Cost, quality & latency

Concepts · The AI Model & Tooling Ecosystem

Model size and the cost / quality / latency triangle.

This entry teaches the single trade-off that dominates production model selection: you cannot maximize quality, minimize cost, and minimize latency at the same time. You will leave with a working model of model "size," what frontier vs small actually buys you, and how to engineer around the triangle instead of pretending it does not exist.

STEP 1

"Size" is a proxy, and a leaky one.

Loosely, a bigger model (more parameters, more training compute) tends to be more capable, slower per token, and more expensive per token. But parameter count is an unreliable headline: architecture, training data quality, and training compute matter as much, and many models do not publish a parameter count at all. Providers instead expose tiers — typically a small/fast tier, a balanced mid tier, and a frontier tier — and those tier labels are a better practical handle than any number.

The durable intuition: think in tiers, not parameters. A current mid-tier model often matches a previous-generation frontier model at a fraction of the cost and latency. That generational drift is why "use the biggest model" is rarely the right default — last year's flagship capability is this year's cheap tier.

STEP 2

The triangle.

QUALITY (accuracy, reasoning depth) /\ / \ / \ / \ / \ / \ COST /____________\ LATENCY ($ / token) (time to answer) Pick a point inside the triangle, not a corner. Push toward QUALITY → bigger / reasoning model → more $, slower. Push toward LOW COST → smaller model → quality risk. Push toward LOW LATENCY → smaller / no-thinking → quality risk. The job is to find the cheapest, fastest model that is STILL good enough on YOUR eval — not the best model.

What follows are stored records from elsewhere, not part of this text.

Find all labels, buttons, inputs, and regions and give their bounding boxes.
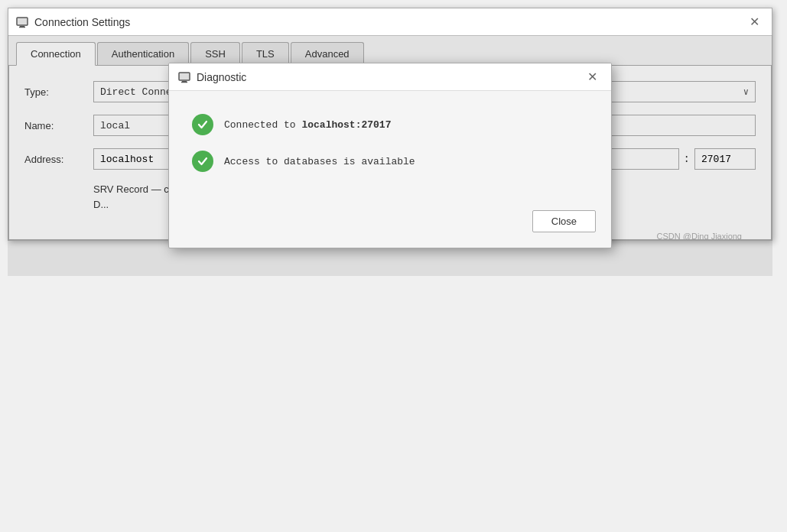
svg-rect-0 bbox=[17, 18, 28, 25]
diagnostic-item-1: Connected to localhost:27017 bbox=[192, 114, 588, 135]
diagnostic-modal: Diagnostic ✕ Connected to localhost:2701… bbox=[168, 63, 612, 248]
modal-title-left: Diagnostic bbox=[178, 71, 246, 83]
title-bar-left: Connection Settings bbox=[16, 16, 130, 28]
diagnostic-text-2: Access to databases is available bbox=[224, 156, 415, 167]
diagnostic-item-2: Access to databases is available bbox=[192, 151, 588, 172]
modal-footer: Close bbox=[169, 203, 611, 248]
diagnostic-text-1: Connected to localhost:27017 bbox=[224, 119, 391, 131]
check-icon-1 bbox=[192, 114, 213, 135]
check-icon-2 bbox=[192, 151, 213, 172]
title-bar: Connection Settings ✕ bbox=[8, 8, 772, 36]
modal-title-bar: Diagnostic ✕ bbox=[169, 63, 611, 91]
window-title: Connection Settings bbox=[34, 16, 130, 28]
modal-body: Connected to localhost:27017 Access to d… bbox=[169, 91, 611, 203]
modal-overlay: Diagnostic ✕ Connected to localhost:2701… bbox=[8, 35, 772, 276]
svg-rect-3 bbox=[179, 73, 190, 80]
close-button[interactable]: Close bbox=[532, 210, 596, 232]
modal-close-x-button[interactable]: ✕ bbox=[583, 70, 602, 85]
window-close-button[interactable]: ✕ bbox=[745, 15, 764, 30]
modal-title: Diagnostic bbox=[197, 71, 246, 83]
modal-monitor-icon bbox=[178, 71, 190, 83]
monitor-icon bbox=[16, 16, 28, 28]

The classic mistake is optimizing one corner in isolation: picking the highest-quality model and discovering the latency is unusable for an interactive product, or picking the cheapest and shipping a quality regression users notice. The right framing is a constraint-satisfaction problem: given my latency budget and cost ceiling, what is the highest quality I can get? — measured on a representative evaluation set, not a public benchmark.

STEP 3

Each axis, concretely.

Cost

Priced per token, usually with input cheaper than output, and reasoning/"thinking" tokens billed too. Cost scales with model tier and with how much context you carry — a small model fed huge prompts every turn can cost more than a large model fed tight ones. Cost optimization is often a context-engineering problem as much as a model-choice problem.

Latency

Two numbers matter: time-to-first-token (responsiveness) and total generation time (throughput). Bigger models and reasoning modes increase both. For interactive UX, time-to-first-token plus streaming usually matters more than raw total time; for batch jobs, total throughput dominates and latency barely matters.

Quality

Not one number. A small model can equal a frontier model on routine extraction or classification while falling apart on multi-step reasoning. "Good enough" is task-specific, which is exactly why a public leaderboard cannot answer it for you and your own eval set can.

STEP 4

Engineering around the triangle.

You do not have to accept one global point. The strongest production pattern is routing / cascading: send every request to a cheap, fast model first; escalate to a larger or reasoning model only when the cheap one is uncertain or the task is detected as hard. Most real traffic is easy, so most requests resolve on the cheap path and only the minority that need it pay the frontier cost and latency.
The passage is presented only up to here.